When the rubber hits the road, only the execution of the trade will matter when investing in penny stocks. Throw away all the research, the luck, the confirmation, and the whole shebang. If you don’t buy in at the right time or sell when the harvest is plentiful, you’re setting yourself up for a painful experience. Particularly noticeable in the pink land of the lower exchanges, entry and exit points require both a form of patience and resolve for the best possible outcome.

Penny stocks are inherently cheap. Yet ironically they typically trade on the same interval scale as those of the upper exchanges. Investors hate to trade on subpenny intervals (ie. $0.1234) when they’re not coerced to do so (they are forced to do so when a stock drops below a penny). Unfortunately, this also adds to the volatility of the trades. For example, an 8-cent stock will typically jump on a 12.5% gain or loss on a single tick.

Because of this, following a company’s trading patterns is a vital part of investing on the lower exchanges.

Does the company have low volume?

Is the company trading sideways or does it sink and rise regularly?

How does the stock react to certain news?

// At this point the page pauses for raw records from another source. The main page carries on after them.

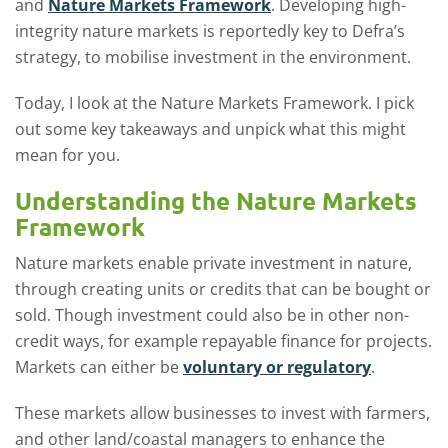
and
Nature Markets Framework
. Developing high-
integrity nature markets is reportedly key to Defra’s
strategy, to mobilise investment in the environment.
Today, I look at the Nature Markets Framework. I pick
out some key takeaways and unpick what this might
mean for you.
Understanding the Nature Markets
Framework
Nature markets enable private investment in nature,
through creating units or credits that can be bought or
sold. Though investment could also be in other non-
credit ways, for example repayable finance for projects.
Markets can either be
voluntary or regulatory
.
These markets allow businesses to invest with farmers,
and other land/coastal managers to enhance the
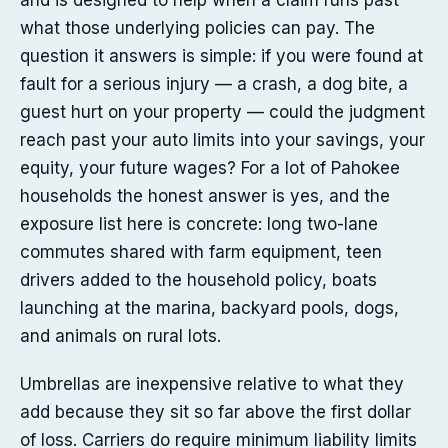
and is designed to help when a claim runs past
what those underlying policies can pay. The
question it answers is simple: if you were found at
fault for a serious injury — a crash, a dog bite, a
guest hurt on your property — could the judgment
reach past your auto limits into your savings, your
equity, your future wages? For a lot of Pahokee
households the honest answer is yes, and the
exposure list here is concrete: long two-lane
commutes shared with farm equipment, teen
drivers added to the household policy, boats
launching at the marina, backyard pools, dogs,
and animals on rural lots.
Umbrellas are inexpensive relative to what they
add because they sit so far above the first dollar
of loss. Carriers do require minimum liability limits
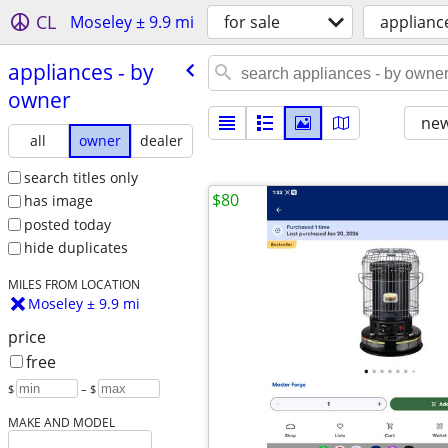
CL
Moseley ± 9.9 mi
for sale
applianc
appliances - by
owner
new
all
owner
dealer
search titles only
$80
has image
posted today
hide duplicates
MILES FROM LOCATION
Moseley ± 9.9 mi
price
free
$
– $
MAKE AND MODEL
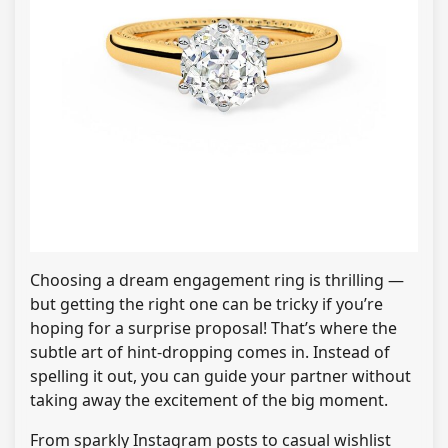
Choosing a dream engagement ring is thrilling —
but getting the right one can be tricky if you’re
hoping for a surprise proposal! That’s where the
subtle art of hint-dropping comes in. Instead of
spelling it out, you can guide your partner without
taking away the excitement of the big moment.
From sparkly Instagram posts to casual wishlist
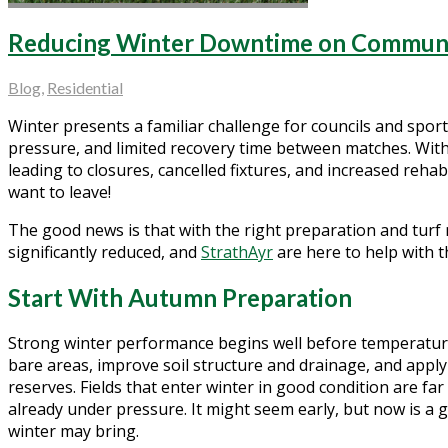
Reducing Winter Downtime on Communit
Blog
,
Residential
Winter presents a familiar challenge for councils and spor
pressure, and limited recovery time between matches. Witho
leading to closures, cancelled fixtures, and increased reha
want to leave!
The good news is that with the right preparation and tur
significantly reduced, and
StrathAyr
are here to help with t
Start With Autumn Preparation
Strong winter performance begins well before temperature
bare areas, improve soil structure and drainage, and apply 
reserves. Fields that enter winter in good condition are far 
already under pressure. It might seem early, but now is a 
winter may bring.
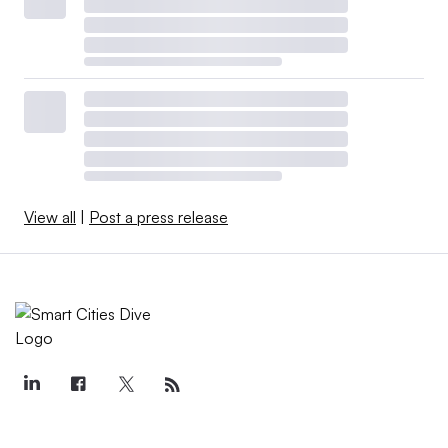
View all
|
Post a press release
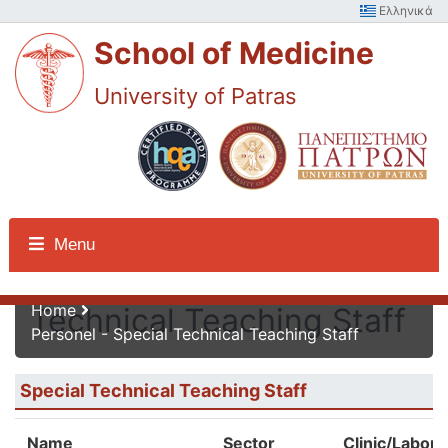
Ελληνικά
School of Medicine
University of Patras
Personel - Special
Menu
Home
Technical Teaching Staff
Personel - Special Technical Teaching Staff
Special Technical Teaching Staff
Name
Sector
Clinic/Labora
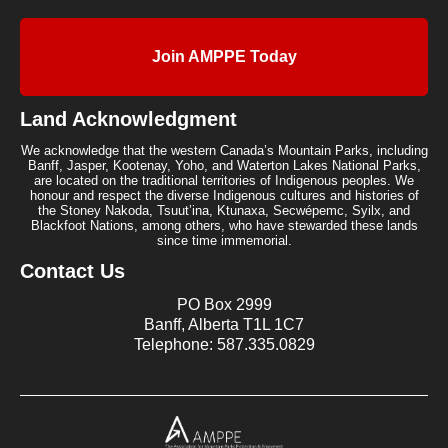
Join AMPPE Today
Land Acknowledgment
We acknowledge that the western Canada’s Mountain Parks, including
Banff, Jasper, Kootenay, Yoho, and Waterton Lakes National Parks,
are located on the traditional territories of Indigenous peoples. We
honour and respect the diverse Indigenous cultures and histories of
the Stoney Nakoda, Tsuut’ina, Ktunaxa, Secwépemc, Syilx, and
Blackfoot Nations, among others, who have stewarded these lands
since time immemorial.
Contact Us
PO Box 2999
Banff, Alberta T1L 1C7
Telephone: 587.335.0829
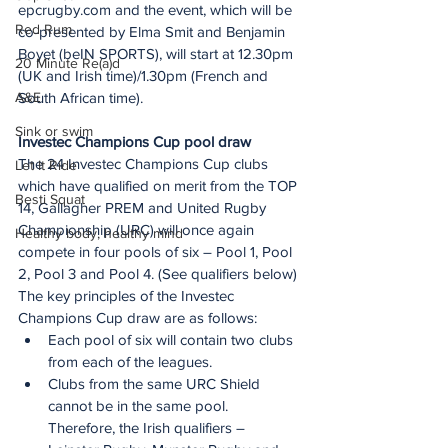
epcrugby.com and the event, which will be 
Red Rum
co-presented by Elma Smit and Benjamin 
Boyet (beIN SPORTS), will start at 12.30pm 
20 Minute Re(a)d
(UK and Irish time)/1.30pm (French and 
A&E
South African time).
Sink or swim
Investec Champions Cup pool draw
The 24 Investec Champions Cup clubs 
Let It Ride
which have qualified on merit from the TOP 
Besti Squat
14, Gallagher PREM and United Rugby 
Championship (URC) will once again 
Healthy body, healthy mind
compete in four pools of six – Pool 1, Pool 
2, Pool 3 and Pool 4. (See qualifiers below)
The key principles of the Investec 
Champions Cup draw are as follows:
Each pool of six will contain two clubs 
from each of the leagues.
Clubs from the same URC Shield 
cannot be in the same pool. 
Therefore, the Irish qualifiers – 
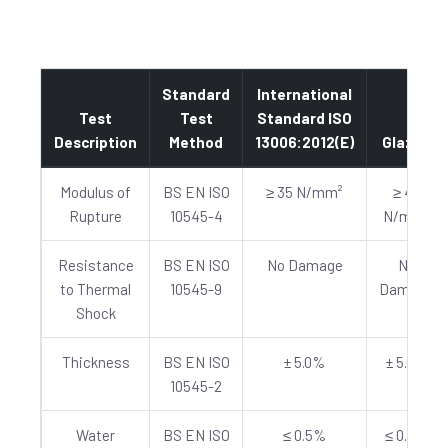
Standard
International
Test
Test
Standard ISO
Description
Method
13006:2012(E)
Glazed
Modulus of
BS EN ISO
≥ 35 N/mm²
≥ 40
Rupture
10545-4
N/mm²
Resistance
BS EN ISO
No Damage
No
to Thermal
10545-9
Damage
Shock
Thickness
BS EN ISO
± 5.0%
± 5.0%
10545-2
Water
BS EN ISO
≤ 0.5%
≤ 0.5%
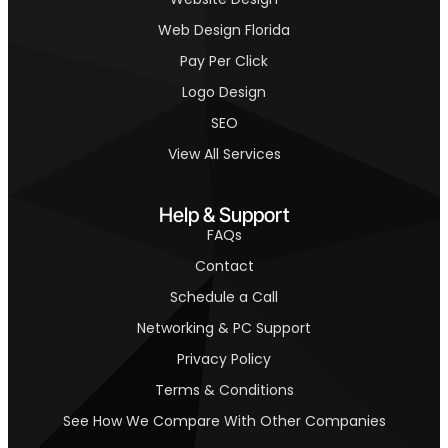
Web Design Florida
Pay Per Click
Logo Design
SEO
View All Services
Help & Support
FAQs
Contact
Schedule a Call
Networking & PC Support
Privacy Policy
Terms & Conditions
See How We Compare With Other Companies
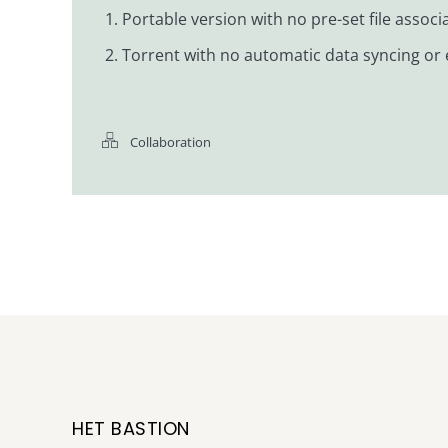
Portable version with no pre-set file assoc
Torrent with no automatic data syncing or e
Collaboration
HET BASTION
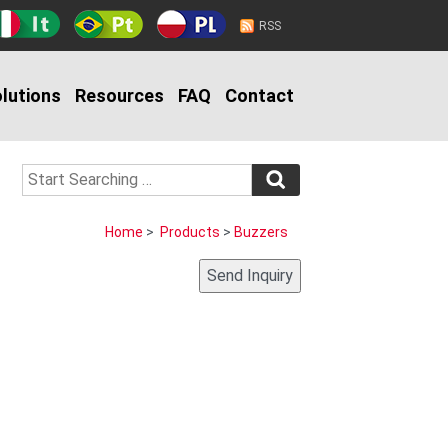
RSS
lutions
Resources
FAQ
Contact
Home
>
Products
>
Buzzers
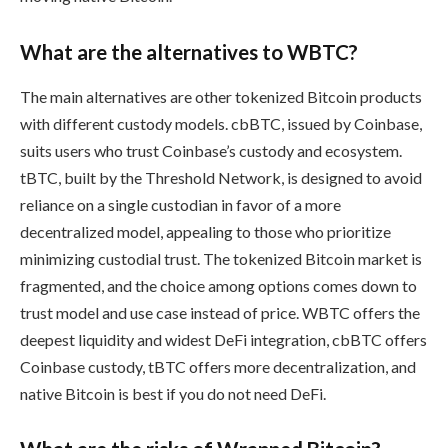
What are the alternatives to WBTC?
The main alternatives are other tokenized Bitcoin products
with different custody models. cbBTC, issued by Coinbase,
suits users who trust Coinbase’s custody and ecosystem.
tBTC, built by the Threshold Network, is designed to avoid
reliance on a single custodian in favor of a more
decentralized model, appealing to those who prioritize
minimizing custodial trust. The tokenized Bitcoin market is
fragmented, and the choice among options comes down to
trust model and use case instead of price. WBTC offers the
deepest liquidity and widest DeFi integration, cbBTC offers
Coinbase custody, tBTC offers more decentralization, and
native Bitcoin is best if you do not need DeFi.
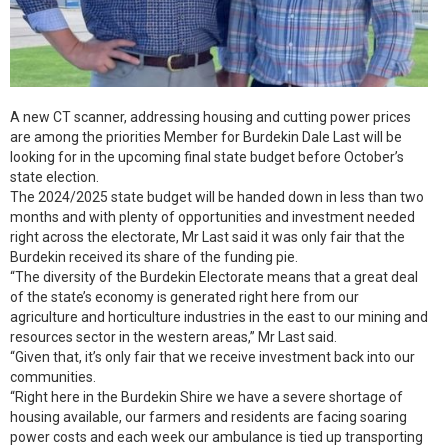
A new CT scanner, addressing housing and cutting power prices
are among the priorities Member for Burdekin Dale Last will be
looking for in the upcoming final state budget before October’s
state election.
The 2024/2025 state budget will be handed down in less than two
months and with plenty of opportunities and investment needed
right across the electorate, Mr Last said it was only fair that the
Burdekin received its share of the funding pie.
“The diversity of the Burdekin Electorate means that a great deal
of the state’s economy is generated right here from our
agriculture and horticulture industries in the east to our mining and
resources sector in the western areas,” Mr Last said.
“Given that, it’s only fair that we receive investment back into our
communities.
“Right here in the Burdekin Shire we have a severe shortage of
housing available, our farmers and residents are facing soaring
power costs and each week our ambulance is tied up transporting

We’ll go into more of this another day, but in the mean time it is always useful to get a firm understanding of how people react in various market situations. I say this because down here on the lower exchanges, your peers are typically the ones that are able to fluctuate the share price. Here are just two noticeable trends to bear in mind when it comes to executing the trade:

1) People like to trade heavily in the morning on news -- It’s very common to have morning spikes on the release of news. If you miss the spike, but feel the trend will continue, have a little patience as the price will typically retract a bit within an hour as people profit-take or panic a little less after coming to their senses

2) If a deadline approaches, a trend will not continue up to that deadline – If a company is undervalued, do not expect it to obtain a representation of its expected value prior to hitting a deadline. Even while there is momentum, this will typically cut short a few days prior to the deadline and begin to trade sideways or sink.